WORK TASK >> Copy out the entries exactly, from the first line to the last.

Stored data:
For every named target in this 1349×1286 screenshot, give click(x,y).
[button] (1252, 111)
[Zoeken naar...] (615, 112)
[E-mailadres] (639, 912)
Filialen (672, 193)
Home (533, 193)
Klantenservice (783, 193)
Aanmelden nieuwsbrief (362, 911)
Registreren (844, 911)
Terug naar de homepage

ANSWER SPACE >>
For every named target in this 1349×1286 screenshot, give click(x,y).
[button] (1252, 111)
[Zoeken naar...] (615, 112)
[E-mailadres] (639, 912)
Filialen (672, 193)
Home (533, 193)
Klantenservice (783, 193)
Aanmelden nieuwsbrief (362, 911)
Registreren (844, 911)
Terug naar de homepage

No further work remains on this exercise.